Research project
GREENTEENS is a cross-national, longitudinal-experimental research project that aims to understand the psychological barriers and facilitators of eco-friendly behaviour in adolescence. The project started in September 2020 and will continue through August 2025.

Growing up amid the climate crisis
The world faces an unprecedented climate crisis, and human activity is its root cause. The consequences of the climate crisis will especially affect the world’s children and young people. UNICEF estimates that approximately half of today’s young people are at extremely high risk of the impacts of climate change (e.g., droughts, floods, fires, and storms) as it unfolds in the next decades. At the same time, young people have potential to be the frontrunners in the collective green behaviour change that the world needs.
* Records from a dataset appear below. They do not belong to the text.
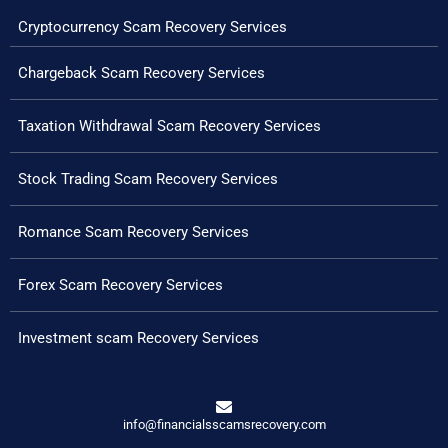
Cryptocurrency Scam Recovery Services
Chargeback Scam Recovery Services
Taxation Withdrawal Scam Recovery Services
Stock Trading Scam Recovery Services
Romance Scam Recovery Services
Forex Scam Recovery Services
Investment scam Recovery Services
info@financialsscamsrecovery.com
They are the citizens and leaders of the future, and they are eager to help mitigate climate change right now. The GREENTEENS project will generate new knowledge on how to help adolescents do so.

Aims of the GREENTEENS project
GREENTEENS aims to develop a new approach to understanding and promoting adolescents’ eco-friendly behaviour. It aims to generate understanding of what sometimes keeps adolescents from engaging in eco-friendly behaviour. And it devises methods to help youth contribute to a sustainable future for themselves and generations to come.
We propose that adolescents will be intrinsically motivated to act sustainably if they think that doing so fulfills what they deeply care about: their widespread and powerful needs for autonomy and peer status. Adolescents are driven to experience agency over their lives and to be approved of, and respected by, their peers. Can we work with these psychological forces of nature to understand and promote green behaviour change?
We conduct research in three countries: China, Colombia, and the Netherlands. We bridge multiple methods and levels of measurement. In longitudinal studies, we track the psychological development, sustainable attitudes and behaviour of adolescents over multiple years. In experimental studies - both in the laboratory and in real-life settings such as schools and cinemas - we investigate which policies can cultivate sustainable attitudes and behaviour in adolescents.